Смысл этих слов потряс Модру.
– То есть, вы хотите… вообще удалить мозг и заменить его искусственным, каким-то компьютером, способным управлять телом, а потом переписать в него данные и убедить его, что он все еще Трис?
Врач протянула руку к волосам и легонько потянула за них, сняв абсолютно естественно выглядящий парик так, как будто это была шляпа. Под ним она оказалась абсолютно лысой, без каких-либо признаков волос – или операции – но в черепе у нее с одной стороны виднелась большая прямоугольная металлическая пластина, испещренная сотнями крошечных серебристых точек.
– Это совсем не так ужасно, – произнесла она.
Модра медленно опустилась в кресло, которое вообще-то не было предназначено для человеческой фигуры. Но ей было необходимо сесть. Это было очень странно – почему-то у нее было чувство совершенной нереальности всего происходящего. И все же она действительно находилась здесь, и двое остальных ожидали какого-то решения от нее как от владелицы компании.
Она попыталась обдумать услышанное, но не смогла.
– Значит, он будет выглядеть, как Трис, и у него будет память Триса, но на самом деле это будет не Трис? – в конце концов выговорила она.
– И да и нет, – ответила врач, возвращая парик на место и снова становясь похожей на человека. – В своей основе он будет цимолем, а не человеком. Его личность будет синтезирована из его собственных представлений о себе и из того, что расскажете ему вы, но она будет синтезирована и наложена поверх цимоля. Он не будет тем же самым, но будет казаться… очень похожим. Психохимия больше не будет оказывать влияния на многие процессы в его организме. Его эмоции будут скорее синтезированными, чем реальными, и никогда больше не выйдут из-под контроля. Некоторые физиологические потребности, управляемые мозгом, перестанут существовать. Сексуальные желания, приступы гнева, даже выбросы эндорфинов, разумеется, будут невозможны. Так, например, мое тело нуждается в отдыхе, но моему мозгу не нужен сон.
– Я не желаю, чтобы в ожившем трупе Триса разгуливал бездушный андроид! – отрезала она, только потом осознав, как это прозвучало. – Я хочу сказать – с вами и с другими такими же, как вы, все по-другому. Ну, то есть, я ведь не знаю вас. Я не знала вас до того, как вы стали цимолем, у меня нет к вам личной привязанности.
– Полагаю, – вмешался Дарквист, – что проблема действительно непростая. Я нахожу эту ситуацию неприятной, но в данном случае вынужден быть совершенно прагматичным.

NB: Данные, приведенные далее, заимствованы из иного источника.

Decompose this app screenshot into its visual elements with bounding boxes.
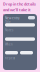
button[interactable]	[5, 51, 18, 54]
staticText: Drop in the details	[3, 2, 36, 7]
staticText: When	[5, 43, 13, 46]
button[interactable]	[5, 23, 35, 27]
staticText: Repeat	[5, 56, 15, 60]
button[interactable]	[5, 37, 35, 41]
staticText: and we'll take it	[3, 7, 31, 12]
staticText: New entry	[5, 16, 19, 20]
button[interactable]	[28, 16, 35, 19]
staticText: Notes	[5, 28, 13, 32]
staticText: Title	[5, 20, 11, 24]
button[interactable]	[20, 51, 33, 54]
staticText: from here.	[3, 13, 22, 18]
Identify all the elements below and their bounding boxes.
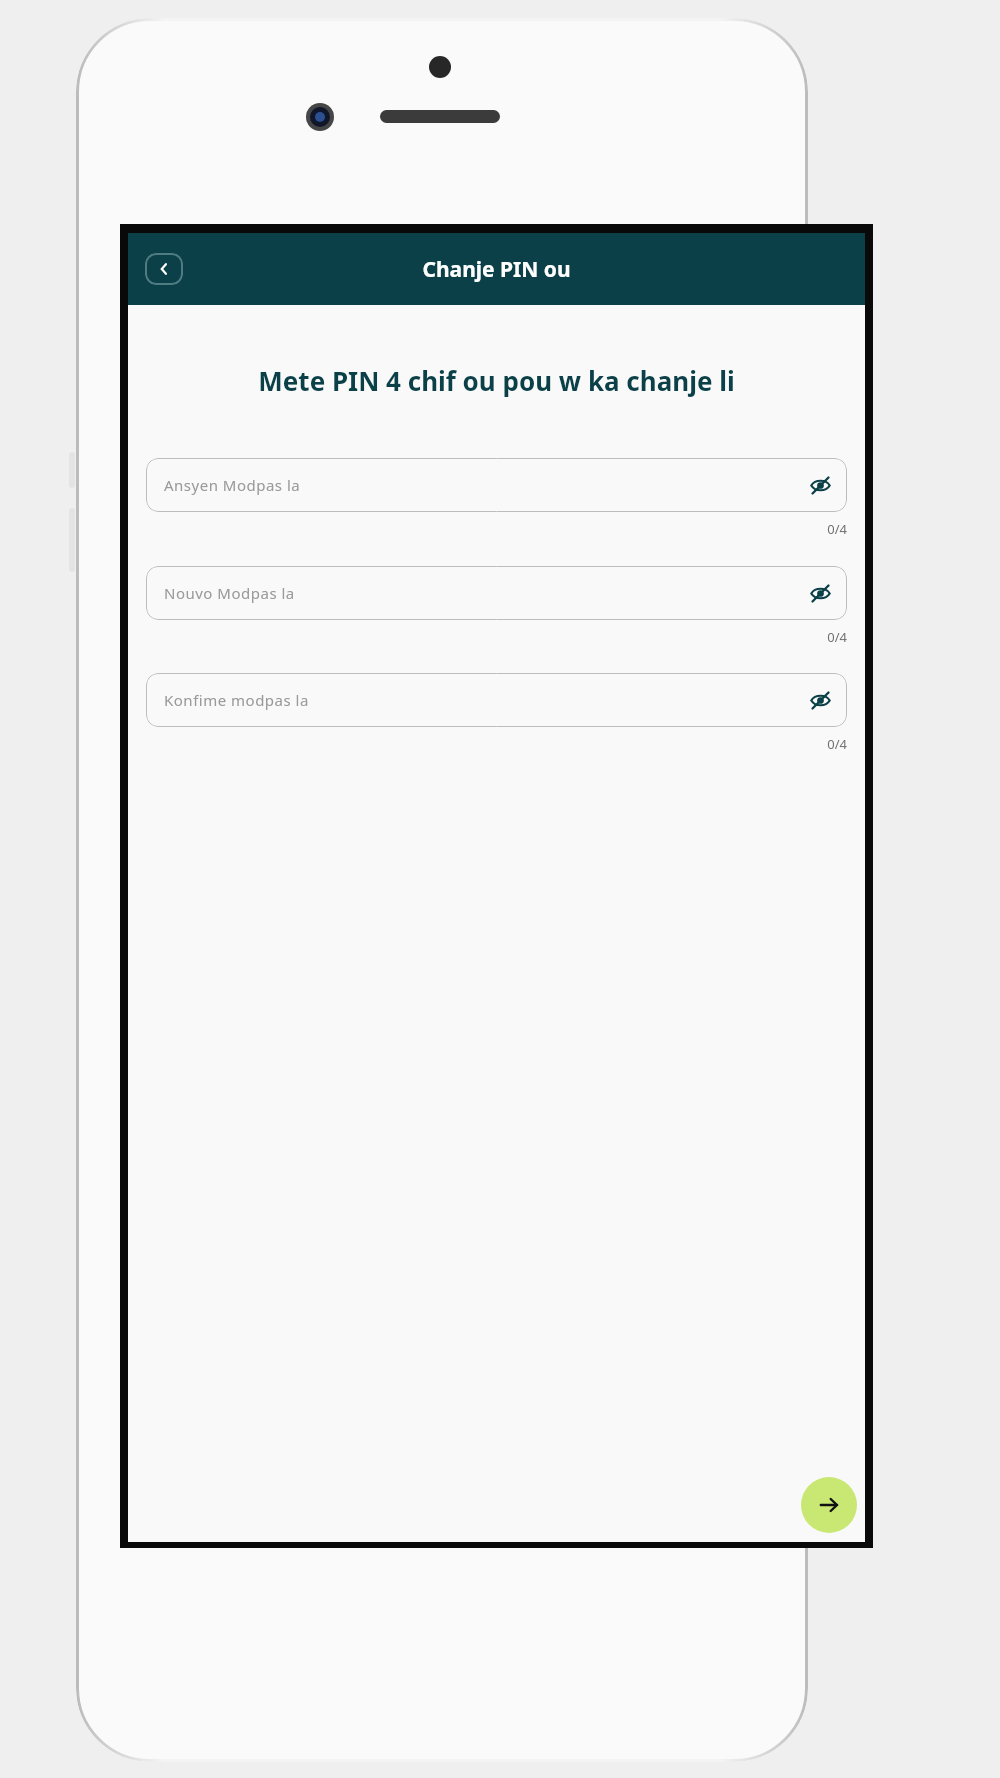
button[interactable]: Next [801, 1477, 857, 1533]
button[interactable]: Ansyen Modpas la [146, 458, 847, 512]
staticText: Mete PIN 4 chif ou pou w ka chanje li [144, 363, 849, 398]
staticText: Nouvo Modpas la [164, 583, 295, 603]
staticText: 0/4 [146, 735, 847, 753]
button[interactable]: Konfime modpas la [146, 673, 847, 727]
button[interactable]: Back [145, 253, 183, 285]
staticText: Ansyen Modpas la [164, 475, 301, 495]
staticText: 0/4 [146, 520, 847, 538]
staticText: Chanje PIN ou [422, 255, 571, 284]
button[interactable]: Nouvo Modpas la [146, 566, 847, 620]
button[interactable]: Show password [803, 576, 837, 610]
staticText: Konfime modpas la [164, 690, 309, 710]
button[interactable]: Show password [803, 683, 837, 717]
staticText: 0/4 [146, 628, 847, 646]
button[interactable]: Show password [803, 468, 837, 502]
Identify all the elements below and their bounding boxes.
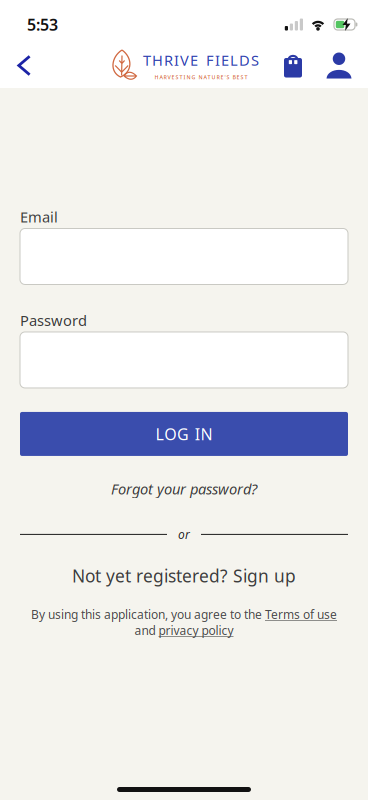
staticText: Terms of use xyxy=(265,606,337,622)
button[interactable]: Forgot your password? xyxy=(111,479,257,498)
button[interactable]: Not yet registered? Sign up xyxy=(72,564,296,587)
staticText: LOG IN xyxy=(156,423,212,444)
button[interactable]: Cart xyxy=(284,54,302,78)
staticText: Not yet registered? Sign up xyxy=(72,564,296,587)
button[interactable]: Back xyxy=(0,54,31,76)
staticText: or xyxy=(178,526,190,542)
staticText: By using this application, you agree to … xyxy=(31,606,265,622)
button[interactable]: Thrive Fields Home xyxy=(109,49,259,82)
staticText: privacy policy xyxy=(158,622,234,638)
staticText: and xyxy=(134,622,158,638)
button[interactable]: privacy policy xyxy=(158,622,234,638)
staticText: Password xyxy=(20,310,87,330)
button[interactable]: Account xyxy=(302,52,368,78)
staticText: 5:53 xyxy=(27,14,58,35)
staticText: Forgot your password? xyxy=(111,479,257,498)
staticText: Email xyxy=(20,207,58,226)
button[interactable]: Terms of use xyxy=(265,606,337,622)
staticText: HARVESTING NATURE'S BEST xyxy=(154,74,248,81)
button[interactable]: LOG IN xyxy=(20,412,348,456)
staticText: T H R I V E F I E L D S xyxy=(143,50,259,70)
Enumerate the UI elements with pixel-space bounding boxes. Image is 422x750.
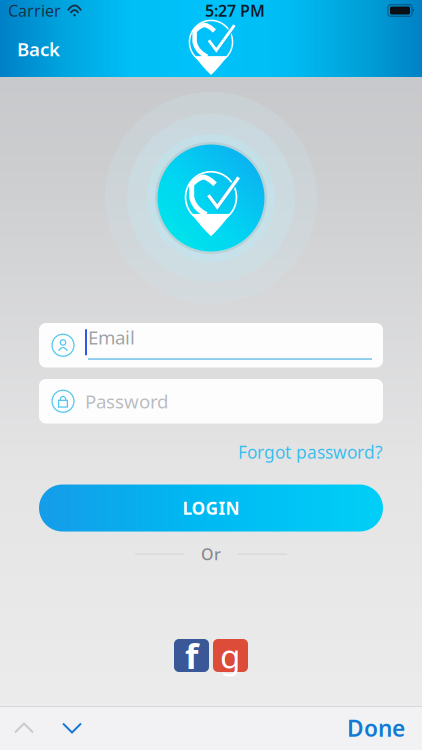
button[interactable]: Forgot password?: [238, 436, 383, 468]
button[interactable]: Sign in with Google: [213, 639, 248, 672]
staticText: g: [220, 633, 241, 678]
button[interactable]: LOGIN: [0, 484, 422, 532]
button[interactable]: Sign in with Facebook: [174, 639, 209, 672]
staticText: Or: [201, 544, 221, 565]
staticText: f: [185, 632, 198, 678]
button[interactable]: Previous field: [0, 706, 48, 750]
staticText: Email: [88, 325, 135, 350]
staticText: Password: [85, 389, 168, 414]
button[interactable]: Next field: [48, 706, 96, 750]
staticText: Back: [17, 37, 60, 61]
staticText: Done: [347, 713, 405, 743]
staticText: Forgot password?: [238, 440, 383, 464]
staticText: 5:27 PM: [205, 0, 265, 21]
staticText: LOGIN: [182, 496, 240, 520]
button[interactable]: Done: [330, 706, 422, 750]
button[interactable]: Back: [0, 27, 72, 71]
staticText: Carrier: [8, 0, 61, 21]
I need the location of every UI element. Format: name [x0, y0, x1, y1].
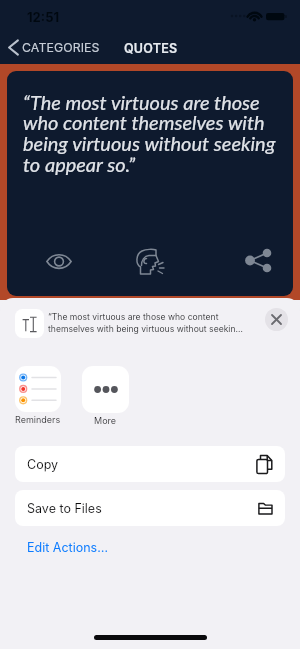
- staticText: CATEGORIES: [22, 40, 100, 55]
- staticText: “The most virtuous are those who content…: [23, 90, 285, 177]
- staticText: QUOTES: [124, 41, 178, 56]
- staticText: More: [94, 415, 117, 426]
- button[interactable]: Copy: [15, 446, 285, 482]
- button[interactable]: Speak quote: [131, 243, 168, 280]
- button[interactable]: CATEGORIES: [8, 38, 100, 56]
- button[interactable]: Preview: [40, 243, 77, 280]
- staticText: Save to Files: [27, 501, 102, 516]
- staticText: 12:51: [27, 9, 60, 25]
- button[interactable]: Edit Actions…: [27, 540, 108, 555]
- button[interactable]: Share: [240, 242, 277, 279]
- staticText: Reminders: [15, 414, 61, 425]
- button[interactable]: Close: [265, 308, 288, 331]
- button[interactable]: Save to Files: [15, 490, 285, 526]
- staticText: Copy: [27, 457, 59, 472]
- button[interactable]: [15, 366, 61, 412]
- staticText: “The most virtuous are those who content…: [48, 312, 262, 334]
- button[interactable]: [82, 366, 129, 413]
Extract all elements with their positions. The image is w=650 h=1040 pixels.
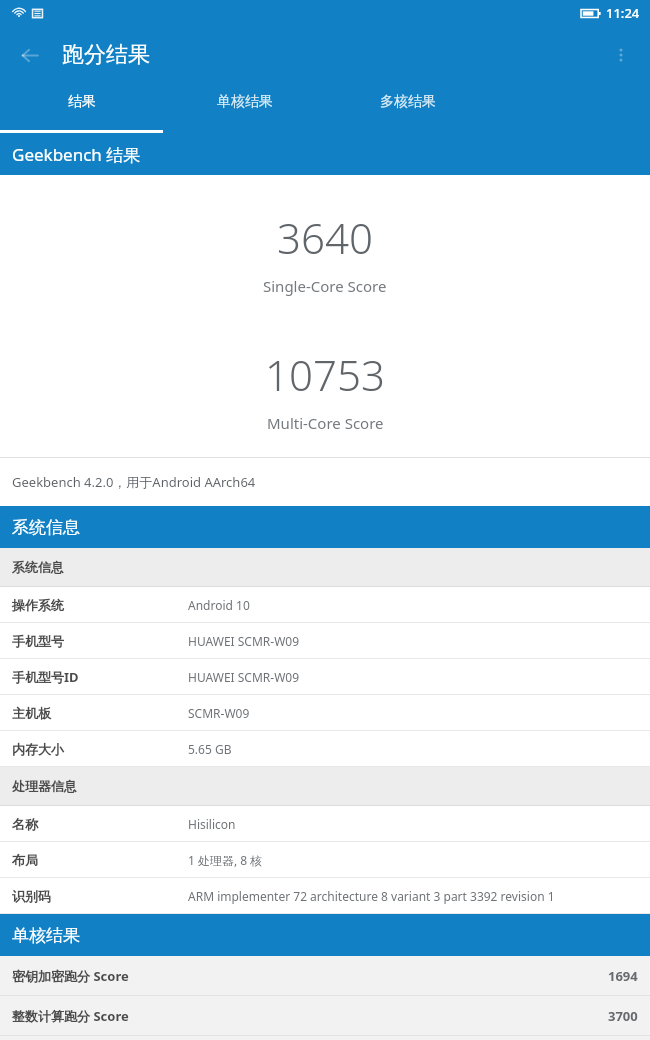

Если мы скажем «да», то получим близкую копию Триса Ланкура. Если мы скажем «нет», он умрет совсем.
– В общем, вы правы, – подтвердила врач. – Должна добавить также, рискуя показаться бесчувственной, что в этом случае вы лишитесь страховых выплат по смерти, поскольку вам был предложен вариант с цимолем.
– Плевать мне на деньги! – отрезала Модра. – Черт побери, это я во всем виновата! Это я убила его! Неужели недостаточно? Неужели мне недостаточно этого груза, с которым я буду жить всю жизнь? Я что, должна буду еще и работать с живым напоминанием о том, что сделала?
– Очаровательно, – заметил Дарквист скорее себе самому, чем кому-то еще. – Вот это поворот! Трис – где бы ни был сейчас его дух, если у людей он есть – нашел бы это страшно забавным. Если беспристрастно посмотреть на то, что он сделал, то выходит, что он изменил первоначальную позицию в точности до противоположной, поставив тебя в такое же положение, в которое ты вначале поставила его. Теперь не он будет вынужден жить и работать на корабле рядом с тобой – постоянным напоминанием о том, чего он никогда не сможет получить, – теперь это будешь ты.
– Я… я не думаю, что мне это будет легче, чем было бы ему! – ответила она.
– Тогда тебе остается только выйти из команды, как ты предлагала ему. Только, в отличие от него, у тебя есть альтернативный источник дохода. Нам все равно нужно будет искать замену бедному Хаме; найти опытного эмпата будет не намного труднее. Выбирай – ты можешь либо уйти, либо продолжать работать вместе с ним.
– Но я могу и оставить его мертвым!
– Удивительно эгоистичный поступок, хотя, боюсь, вполне в духе новой Модры. Подумай – если у нас в команде будет цимоль, это превратит нас из второразрядной команды неудачников в такую команду, которая будет почти – если не полностью – уникальной. Один доступ к банкам данных чего стоит! Наше преимущество над конкурентами будет громадным. Открывающиеся перед нами возможности ошеломляют даже меня. Не говоря уже о том, что у нас будет член команды, который станет хранилищем знаний и данных обо всем на свете – от высококачественного химического анализа вплоть до того, как в случае нужды заштопать дарквиста или ибрума. И, пожалуй, это сможет, хотя и не до конца, исправить то, что ты сделала. По всем коммерческим законам ты просто должна согласиться на это! И по человеческим законам тоже. Команда никогда не бывает лучше, чем ее члены. Если ты останешься одна с полуразрушенным кораблем и захламленным офисом, компания твоего мужа вряд ли станет с тобой возиться. Они просто выгонят тебя. Команда называется командой потому, что ее члены работают вместе и знают друг друга. Именно поэтому я смог найти вас с Трисом в том липком мире. Именно поэтому вы с Трисом смогли найти друг друга и так безукоризненно выполнить свою задачу. Ни один муж, если он хоть чего-то стоит, не позволит тебе отправиться в экспедицию с совершенно новой и зеленой командой. И ни одна корпорация Биржи не допустит этого.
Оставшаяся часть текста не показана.